Założyciele Platformy Obywatelskiej wyeksponowali przed laty trzy postulaty: reforma podatkowa 3x15 (PIT, CIT, VAT), likwidacja Senatu i finansowanie działalności politycznej tylko ze środków prywatnych. Żaden z nich nie został zrealizowany. Nie podjęto nawet znaczącej próby ich realizacji, choć przynajmniej jeden postulat (rezygnacja z dotacji budżetowej na działalność partii) zrealizować było można.

Wyborcy mają jednak prawo wiedzieć, czy Platforma zamierza (ewentualnie w zmodyfikowanej postaci) do któregoś z tych postulatów powrócić. W szczególności powinniśmy się dowiedzieć, czy PO widzi celowość reformy podatkowej i czy dopuszcza poparcie zmian podatkowych nacelowanych na odejście od degresywnego charakteru obciążeń (Donald Tusk deklarował sympatie socjaldemokratyczne). A może Platforma zdecydowała, by podjąć się działania na rzecz wprowadzenia jawności zeznań podatkowych polityków. Przeciwnicy Tuska wypominają mu wysokie dochody zainkasowane z tytułu działalności politycznej. Z pewnością służyłoby przejrzystości życia politycznego, gdyby zdecydował się (nawet bez ustawy) ujawnić swoje dochody i zapłacone podatki. Może małżonka obecnego premiera zdecydowałaby wówczas ujawnić informacje o swoim majątku, czego od dawna – bezskutecznie – domaga się opozycja.

Ale ważne są też pozostałe dwie kwestie.
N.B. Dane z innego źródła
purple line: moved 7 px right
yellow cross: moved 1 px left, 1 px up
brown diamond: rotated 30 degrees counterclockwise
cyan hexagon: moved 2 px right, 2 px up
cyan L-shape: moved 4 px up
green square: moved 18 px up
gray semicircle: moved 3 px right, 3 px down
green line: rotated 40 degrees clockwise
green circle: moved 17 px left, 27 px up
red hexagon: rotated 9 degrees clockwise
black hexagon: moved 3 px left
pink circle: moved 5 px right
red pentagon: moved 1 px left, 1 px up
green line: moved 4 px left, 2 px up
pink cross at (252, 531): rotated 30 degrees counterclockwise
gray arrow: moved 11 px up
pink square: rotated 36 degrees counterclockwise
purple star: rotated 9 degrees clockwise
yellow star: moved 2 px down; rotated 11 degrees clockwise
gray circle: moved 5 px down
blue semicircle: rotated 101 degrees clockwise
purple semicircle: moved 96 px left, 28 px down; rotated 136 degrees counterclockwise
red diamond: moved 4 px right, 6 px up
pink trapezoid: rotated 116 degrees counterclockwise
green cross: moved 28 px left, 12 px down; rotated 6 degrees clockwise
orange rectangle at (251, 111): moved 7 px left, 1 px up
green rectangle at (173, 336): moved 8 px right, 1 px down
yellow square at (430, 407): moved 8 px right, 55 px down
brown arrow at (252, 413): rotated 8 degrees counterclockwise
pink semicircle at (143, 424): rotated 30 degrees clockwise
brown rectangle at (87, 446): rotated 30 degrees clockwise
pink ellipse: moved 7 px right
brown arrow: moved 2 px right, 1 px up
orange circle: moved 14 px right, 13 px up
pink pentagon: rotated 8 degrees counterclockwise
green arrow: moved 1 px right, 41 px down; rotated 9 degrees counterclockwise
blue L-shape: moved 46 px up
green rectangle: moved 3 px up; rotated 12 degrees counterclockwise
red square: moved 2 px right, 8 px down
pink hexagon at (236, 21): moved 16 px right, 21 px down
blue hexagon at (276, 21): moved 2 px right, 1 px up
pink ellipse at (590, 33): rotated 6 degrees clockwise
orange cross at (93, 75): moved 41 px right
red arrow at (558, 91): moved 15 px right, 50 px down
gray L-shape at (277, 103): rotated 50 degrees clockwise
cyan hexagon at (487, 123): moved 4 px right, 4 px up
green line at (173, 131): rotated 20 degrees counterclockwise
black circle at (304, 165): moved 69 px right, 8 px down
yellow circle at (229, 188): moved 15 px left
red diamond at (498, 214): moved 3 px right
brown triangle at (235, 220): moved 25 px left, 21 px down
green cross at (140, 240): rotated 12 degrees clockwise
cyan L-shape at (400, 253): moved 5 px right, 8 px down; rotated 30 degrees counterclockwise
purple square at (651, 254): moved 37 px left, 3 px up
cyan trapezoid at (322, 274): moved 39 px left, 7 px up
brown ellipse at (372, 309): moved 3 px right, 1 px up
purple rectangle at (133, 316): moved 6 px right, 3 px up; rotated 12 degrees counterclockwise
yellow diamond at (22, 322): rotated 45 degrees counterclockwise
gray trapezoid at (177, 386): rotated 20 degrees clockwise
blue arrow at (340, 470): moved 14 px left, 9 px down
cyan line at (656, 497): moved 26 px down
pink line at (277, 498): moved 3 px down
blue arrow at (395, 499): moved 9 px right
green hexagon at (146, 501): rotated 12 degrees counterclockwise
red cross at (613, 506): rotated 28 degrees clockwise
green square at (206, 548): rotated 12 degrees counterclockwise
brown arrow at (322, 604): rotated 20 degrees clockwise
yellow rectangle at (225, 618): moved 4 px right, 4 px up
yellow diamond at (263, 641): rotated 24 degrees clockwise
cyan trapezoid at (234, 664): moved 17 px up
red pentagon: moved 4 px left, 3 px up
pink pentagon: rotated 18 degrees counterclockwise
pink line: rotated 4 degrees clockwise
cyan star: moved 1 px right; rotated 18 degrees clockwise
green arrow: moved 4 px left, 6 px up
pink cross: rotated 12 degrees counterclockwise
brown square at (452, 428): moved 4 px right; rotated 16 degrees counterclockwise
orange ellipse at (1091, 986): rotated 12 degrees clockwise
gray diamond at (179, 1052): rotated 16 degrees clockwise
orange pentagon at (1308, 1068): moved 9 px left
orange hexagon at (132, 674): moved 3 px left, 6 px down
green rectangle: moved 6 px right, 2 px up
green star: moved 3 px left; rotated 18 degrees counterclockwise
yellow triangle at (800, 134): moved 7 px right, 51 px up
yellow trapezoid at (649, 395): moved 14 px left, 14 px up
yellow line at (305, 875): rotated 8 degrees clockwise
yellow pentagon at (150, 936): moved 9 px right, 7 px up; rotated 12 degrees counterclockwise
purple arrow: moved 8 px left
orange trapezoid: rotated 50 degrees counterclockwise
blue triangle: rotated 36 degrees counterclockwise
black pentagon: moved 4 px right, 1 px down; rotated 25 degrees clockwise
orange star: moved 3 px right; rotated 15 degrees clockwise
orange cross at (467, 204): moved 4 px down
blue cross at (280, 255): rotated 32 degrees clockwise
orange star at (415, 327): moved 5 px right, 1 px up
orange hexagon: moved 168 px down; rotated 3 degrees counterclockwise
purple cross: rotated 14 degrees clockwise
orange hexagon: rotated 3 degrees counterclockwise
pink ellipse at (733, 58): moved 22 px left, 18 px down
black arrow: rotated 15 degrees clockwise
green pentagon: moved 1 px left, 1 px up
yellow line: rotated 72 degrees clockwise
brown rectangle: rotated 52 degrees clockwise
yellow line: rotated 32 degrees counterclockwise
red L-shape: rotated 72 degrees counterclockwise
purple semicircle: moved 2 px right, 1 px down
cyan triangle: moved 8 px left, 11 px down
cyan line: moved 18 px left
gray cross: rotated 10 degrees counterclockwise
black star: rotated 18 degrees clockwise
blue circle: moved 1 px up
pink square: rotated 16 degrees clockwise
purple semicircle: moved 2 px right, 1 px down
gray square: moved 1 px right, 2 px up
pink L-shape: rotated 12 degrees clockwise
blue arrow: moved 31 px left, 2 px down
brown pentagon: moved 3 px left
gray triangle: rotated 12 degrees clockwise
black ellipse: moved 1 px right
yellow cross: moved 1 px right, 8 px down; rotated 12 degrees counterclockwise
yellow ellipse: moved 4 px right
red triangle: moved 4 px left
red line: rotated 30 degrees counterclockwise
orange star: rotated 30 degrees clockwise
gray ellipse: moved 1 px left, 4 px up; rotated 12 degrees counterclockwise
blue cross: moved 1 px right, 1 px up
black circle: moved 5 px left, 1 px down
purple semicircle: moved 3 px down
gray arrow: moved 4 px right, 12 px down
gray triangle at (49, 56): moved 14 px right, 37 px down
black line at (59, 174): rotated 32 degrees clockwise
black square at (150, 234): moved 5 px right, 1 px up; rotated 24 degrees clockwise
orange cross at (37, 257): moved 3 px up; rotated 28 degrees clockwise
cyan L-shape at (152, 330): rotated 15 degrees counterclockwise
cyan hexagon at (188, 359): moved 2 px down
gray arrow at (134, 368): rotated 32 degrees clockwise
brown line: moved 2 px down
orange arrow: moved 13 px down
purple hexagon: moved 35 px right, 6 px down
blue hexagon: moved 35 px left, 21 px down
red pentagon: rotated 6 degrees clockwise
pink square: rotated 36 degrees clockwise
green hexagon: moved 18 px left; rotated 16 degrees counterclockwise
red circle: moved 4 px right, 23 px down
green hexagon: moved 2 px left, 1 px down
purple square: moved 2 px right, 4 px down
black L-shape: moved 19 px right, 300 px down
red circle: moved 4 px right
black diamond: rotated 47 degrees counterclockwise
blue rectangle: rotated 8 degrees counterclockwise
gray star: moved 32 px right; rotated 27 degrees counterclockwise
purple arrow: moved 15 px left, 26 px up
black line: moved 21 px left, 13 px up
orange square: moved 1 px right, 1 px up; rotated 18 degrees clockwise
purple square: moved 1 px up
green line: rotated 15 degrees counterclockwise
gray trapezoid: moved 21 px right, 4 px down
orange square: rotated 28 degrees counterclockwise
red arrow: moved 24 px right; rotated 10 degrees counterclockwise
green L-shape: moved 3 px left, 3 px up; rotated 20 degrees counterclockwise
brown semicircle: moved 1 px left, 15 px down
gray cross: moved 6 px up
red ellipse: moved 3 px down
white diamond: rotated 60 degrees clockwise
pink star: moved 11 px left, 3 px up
Czy zdaniem PO Senat powinien pozostać w obecnej postaci, czy może partia ma jakieś postulaty zmian. A może Platforma chciałaby ograniczyć – bardzo szczodre przecież – budżetowe finansowanie partii politycznych. Jak dotąd nie wiadomo.

Niejasne stanowisko

Platforma Obywatelska ostro – i słusznie – krytykuje obóz rządzący za zmiany w systemie prawnym i politycznym. Jednak niejasne pozostają kroki, jakie po wyborach (zakładając sukces) partia chciałaby podjąć w tym zakresie. Bez wątpienia najważniejsza jest tu sprawa Trybunału Konstytucyjnego. Czy Trybunał powinien zachować dotychczasową „siłę" i np., orzekając w składzie pięciu sędziów stosunkiem głosów trzy do dwóch, rozstrzygać o konstytucyjności ustaw. Jest też bardzo ważne pytanie dotyczące wymogów stawianych kandydatom do TK. Czy nie należy zlikwidować wieloletniej praktyki (nie tylko PiS ją stosował) przesiadania się polityków z rządowych krzeseł i parlamentarnych ław na fotele sędziów Trybunału. Niedoprecyzowane jest też stanowisko PO wobec takich instytucji, jak TVP i IPN. Były enuncjacje polityków Platformy zapowiadające ich likwidację. Czy to jest oficjalne stanowisko partii?

Uderzająca jest też powściągliwość Platformy w szeregu kwestii, które są (lub były) przez partię eksponowane. Donald Tusk swego czasu (jako premier i lider PO) domagał się szybkiego przystąpienia Polski do strefy euro. Teraz ma za sobą doświadczenie wysokiego funkcjonariusza Unii. Czy ten postulat jest aktualny? I skoro jesteśmy przy Unii: czy Platforma opowiada się za rozszerzeniem zakresu decyzji podejmowanych przez Unię większością głosów, a więc za wzmocnieniem federalnych cech Unii. I jeszcze: jaki jest stosunek PO do ekologicznego programu „Gotowi na 55".

Ciągła polaryzacja

Swego czasu Krzysztof Bielecki (wówczas szef doradców ekonomicznych premiera Tuska) przedstawił (skromne) propozycje zmiany procedur powoływania menedżerów w spółkach Skarbu Państwa w celu ograniczenia ich politycznego charakteru. Nic z tego wówczas nie wyszło, ale może obecnie PO chce wprowadzić jakieś zmiany mające na celu wyeliminowanie patologicznego mechanizmu stworzonego przez PiS?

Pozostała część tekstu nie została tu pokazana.